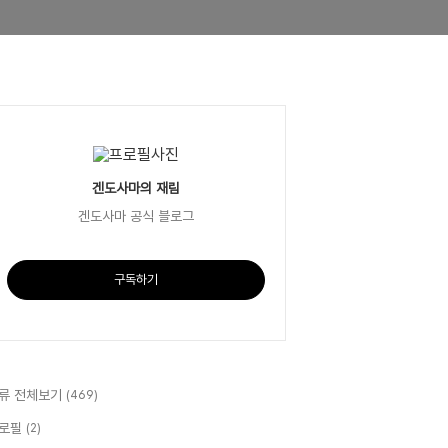
겐도사마의 재림
겐도사마 공식 블로그
구독하기
류 전체보기
(469)
로필
(2)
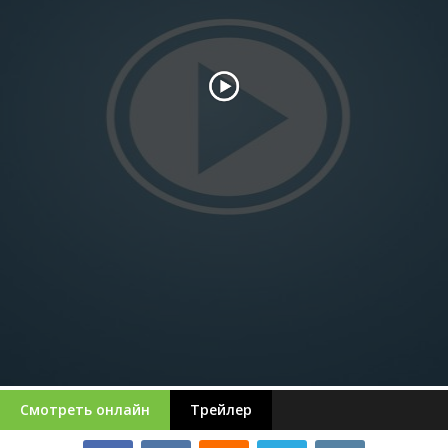
Смотреть онлайн
Трейлер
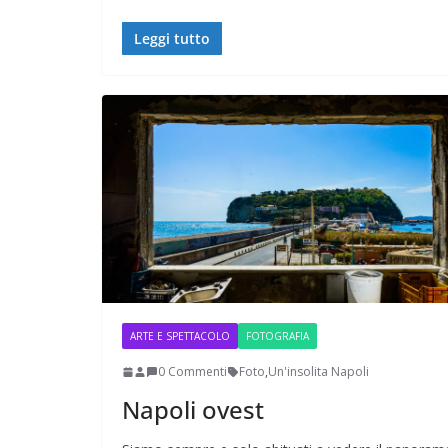
Leggi tutto
ARTE E SPETTACOLO
FOTOGRAFIA
0 Commenti
Foto
,
Un'insolita Napoli
Napoli ovest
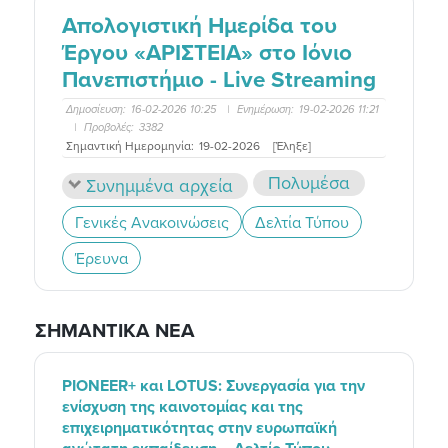
Απολογιστική Ημερίδα του
Έργου «ΑΡΙΣΤΕΙΑ» στο Ιόνιο
Πανεπιστήμιο - Live Streaming
Δημοσίευση:
16-02-2026 10:25
|
Ενημέρωση:
19-02-2026 11:21
|
Προβολές:
3382
Σημαντική Ημερομηνία:
19-02-2026
[Έληξε]
Πολυμέσα
Συνημμένα αρχεία
Γενικές Ανακοινώσεις
Δελτία Τύπου
Έρευνα
ΣΗΜΑΝΤΙΚΑ ΝΕΑ
PIONEER+ και LOTUS: Συνεργασία για την
ενίσχυση της καινοτομίας και της
επιχειρηματικότητας στην ευρωπαϊκή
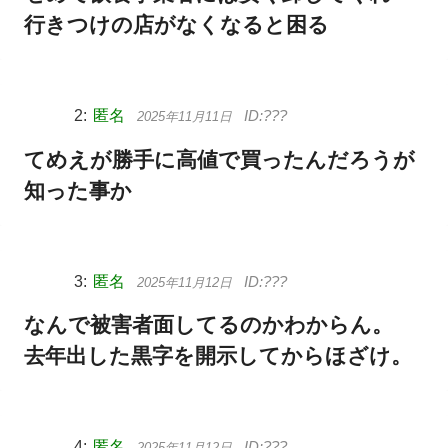
行きつけの店がなくなると困る
匿名
2025年11月11日
てめえが勝手に高値で買ったんだろうが
知った事か
匿名
2025年11月12日
なんで被害者面してるのかわからん。
去年出した黒字を開示してからほざけ。
匿名
2025年11月12日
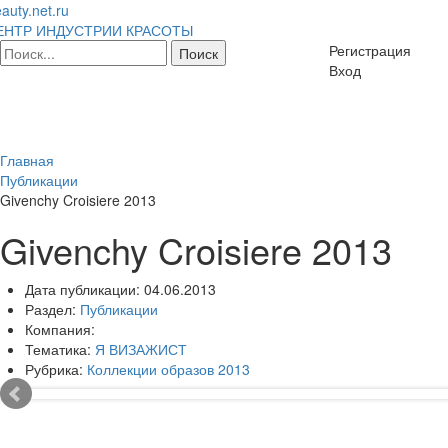
auty.net.ru
ЕНТР ИНДУСТРИИ КРАСОТЫ
Регистрация
Вход
Главная
Публикации
Givenchy Croisiere 2013
Givenchy Croisiere 2013
Дата публикации:
04.06.2013
Раздел:
Публикации
Компания:
Тематика:
Я ВИЗАЖИСТ
Рубрика:
Коллекции образов 2013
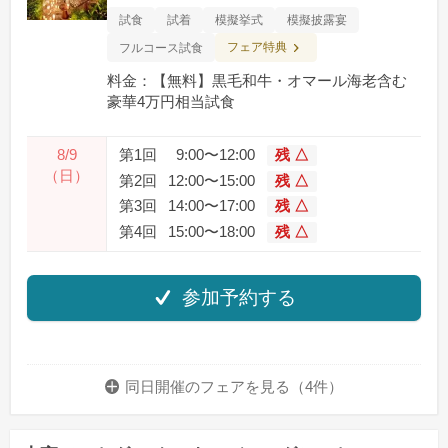
試食
試着
模擬挙式
模擬披露宴
フェア特典
フルコース試食
料金：【無料】黒毛和牛・オマール海老含む
豪華4万円相当試食
8/9
第1回
9:00〜12:00
残 △
（日）
第2回
12:00〜15:00
残 △
第3回
14:00〜17:00
残 △
第4回
15:00〜18:00
残 △
参加予約する
同日開催のフェアを
見る（4件）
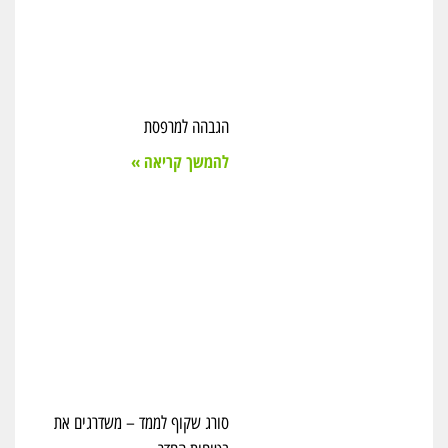
הגבהה למרפסת
להמשך קריאה »
סורג שקוף לממד – משדרגים את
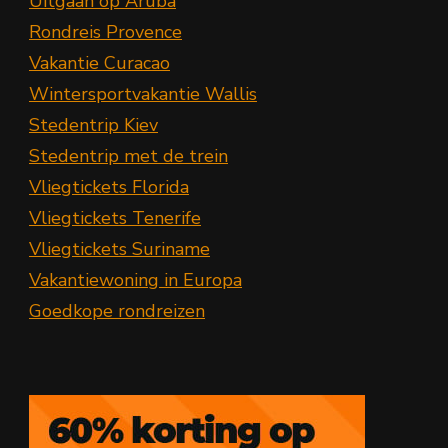
Uitgaan op Aruba
Rondreis Provence
Vakantie Curacao
Wintersportvakantie Wallis
Stedentrip Kiev
Stedentrip met de trein
Vliegtickets Florida
Vliegtickets Tenerife
Vliegtickets Suriname
Vakantiewoning in Europa
Goedkope rondreizen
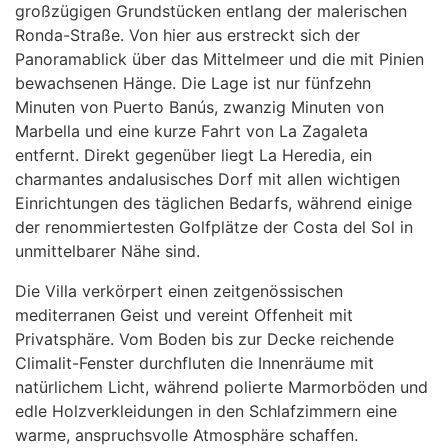
großzügigen Grundstücken entlang der malerischen
Ronda-Straße. Von hier aus erstreckt sich der
Panoramablick über das Mittelmeer und die mit Pinien
bewachsenen Hänge. Die Lage ist nur fünfzehn
Minuten von Puerto Banús, zwanzig Minuten von
Marbella und eine kurze Fahrt von La Zagaleta
entfernt. Direkt gegenüber liegt La Heredia, ein
charmantes andalusisches Dorf mit allen wichtigen
Einrichtungen des täglichen Bedarfs, während einige
der renommiertesten Golfplätze der Costa del Sol in
unmittelbarer Nähe sind.
Die Villa verkörpert einen zeitgenössischen
mediterranen Geist und vereint Offenheit mit
Privatsphäre. Vom Boden bis zur Decke reichende
Climalit-Fenster durchfluten die Innenräume mit
natürlichem Licht, während polierte Marmorböden und
edle Holzverkleidungen in den Schlafzimmern eine
warme, anspruchsvolle Atmosphäre schaffen.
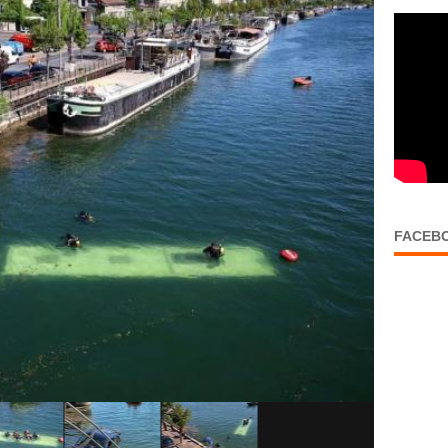
FACEB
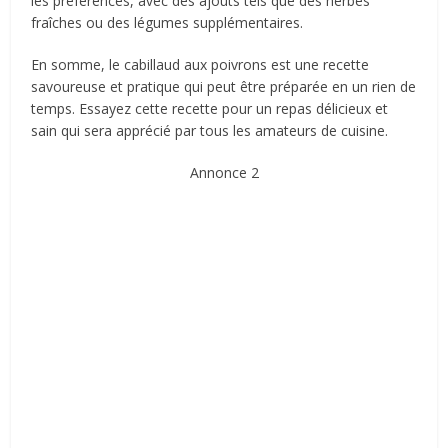
les préférences, avec des ajouts tels que des herbes
fraîches ou des légumes supplémentaires.
En somme, le cabillaud aux poivrons est une recette
savoureuse et pratique qui peut être préparée en un rien de
temps. Essayez cette recette pour un repas délicieux et
sain qui sera apprécié par tous les amateurs de cuisine.
Annonce 2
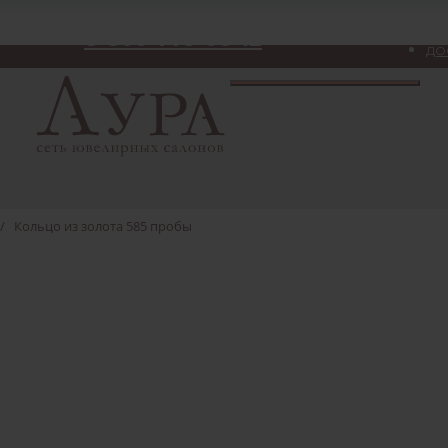
8-800-775-06-12
ДО
/
Кольцо из золота 585 пробы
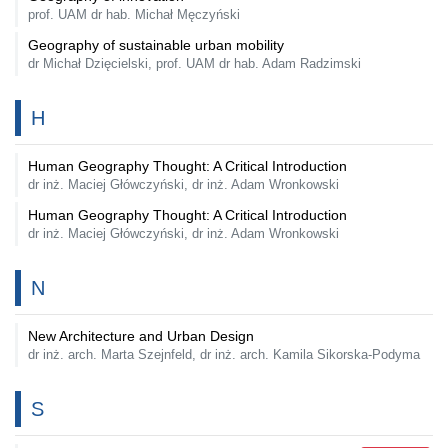
prof. UAM dr hab. Michał Męczyński
Geography of sustainable urban mobility
dr Michał Dzięcielski, prof. UAM dr hab. Adam Radzimski
H
Human Geography Thought: A Critical Introduction
dr inż. Maciej Główczyński, dr inż. Adam Wronkowski
Human Geography Thought: A Critical Introduction
dr inż. Maciej Główczyński, dr inż. Adam Wronkowski
N
New Architecture and Urban Design
dr inż. arch. Marta Szejnfeld, dr inż. arch. Kamila Sikorska-Podyma
S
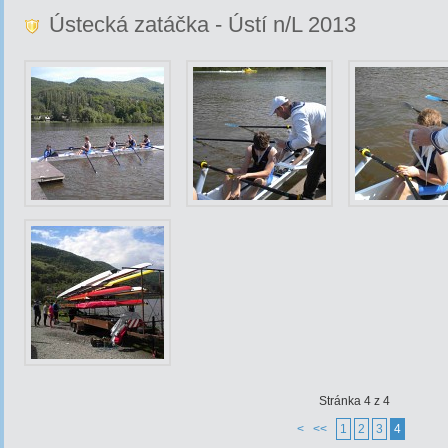
Ústecká zatáčka - Ústí n/L 2013
Stránka 4 z 4
<
<<
1
2
3
4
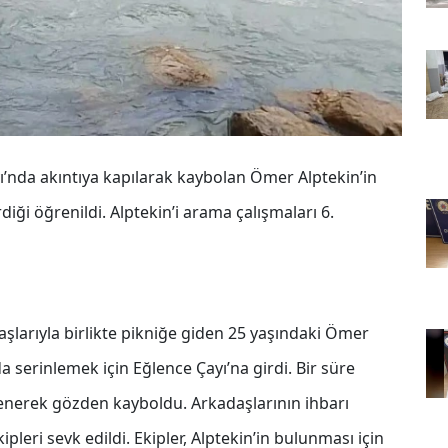
ı’nda akıntıya kapılarak kaybolan Ömer Alptekin’in
ği öğrenildi. Alptekin’i arama çalışmaları 6.
şlarıyla birlikte pikniğe giden 25 yaşındaki Ömer
a serinlemek için Eğlence Çayı’na girdi. Bir süre
lenerek gözden kayboldu. Arkadaşlarının ihbarı
leri sevk edildi. Ekipler, Alptekin’in bulunması için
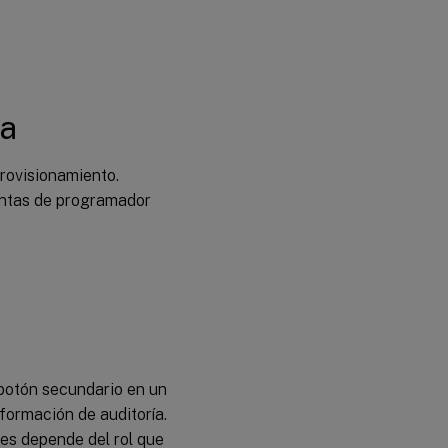
ía
provisionamiento.
entas de programador
 botón secundario en un
nformación de auditoría.
es depende del rol que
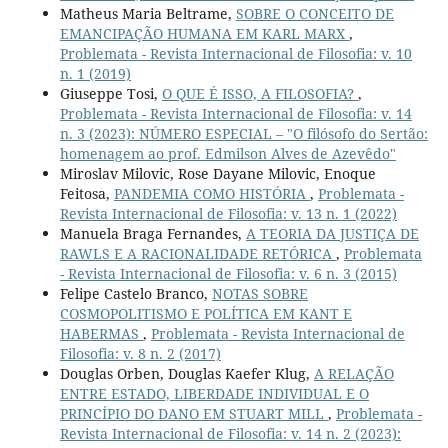
Matheus Maria Beltrame,
SOBRE O CONCEITO DE
EMANCIPAÇÃO HUMANA EM KARL MARX
,
Problemata - Revista Internacional de Filosofia: v. 10
n. 1 (2019)
Giuseppe Tosi,
O QUE É ISSO, A FILOSOFIA?
,
Problemata - Revista Internacional de Filosofia: v. 14
n. 3 (2023): NÚMERO ESPECIAL – "O filósofo do Sertão:
homenagem ao prof. Edmilson Alves de Azevêdo"
Miroslav Milovic, Rose Dayane Milovic, Enoque
Feitosa,
PANDEMIA COMO HISTÓRIA
,
Problemata -
Revista Internacional de Filosofia: v. 13 n. 1 (2022)
Manuela Braga Fernandes,
A TEORIA DA JUSTIÇA DE
RAWLS E A RACIONALIDADE RETÓRICA
,
Problemata
- Revista Internacional de Filosofia: v. 6 n. 3 (2015)
Felipe Castelo Branco,
NOTAS SOBRE
COSMOPOLITISMO E POLÍTICA EM KANT E
HABERMAS
,
Problemata - Revista Internacional de
Filosofia: v. 8 n. 2 (2017)
Douglas Orben, Douglas Kaefer Klug,
A RELAÇÃO
ENTRE ESTADO, LIBERDADE INDIVIDUAL E O
PRINCÍPIO DO DANO EM STUART MILL
,
Problemata -
Revista Internacional de Filosofia: v. 14 n. 2 (2023):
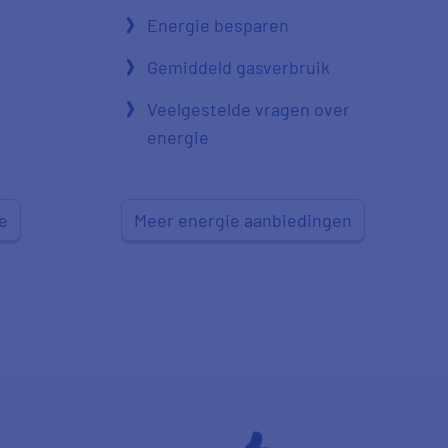
Energie besparen
Gemiddeld gasverbruik
Veelgestelde vragen over
energie
e
Meer energie aanbiedingen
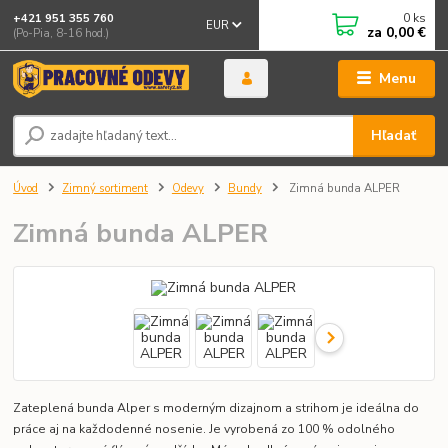
0
ks
+421 951 355 760
EUR
za
0,00 €
(Po-Pia, 8-16 hod.)
Menu
Hľadať
Úvod
Zimný sortiment
Odevy
Bundy
Zimná bunda ALPER
Zimná bunda ALPER
Zateplená bunda Alper s moderným dizajnom a strihom je ideálna do
práce aj na každodenné nosenie. Je vyrobená zo 100 % odolného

------------------------------------------------

## Task details
Your task is to show every line of the listing above containing "Problemata".

## Task response
Problemata - Revista Internacional de Filosofia: v. 10
Problemata - Revista Internacional de Filosofia: v. 14
Problemata -
Problemata
Problemata - Revista Internacional de
Problemata -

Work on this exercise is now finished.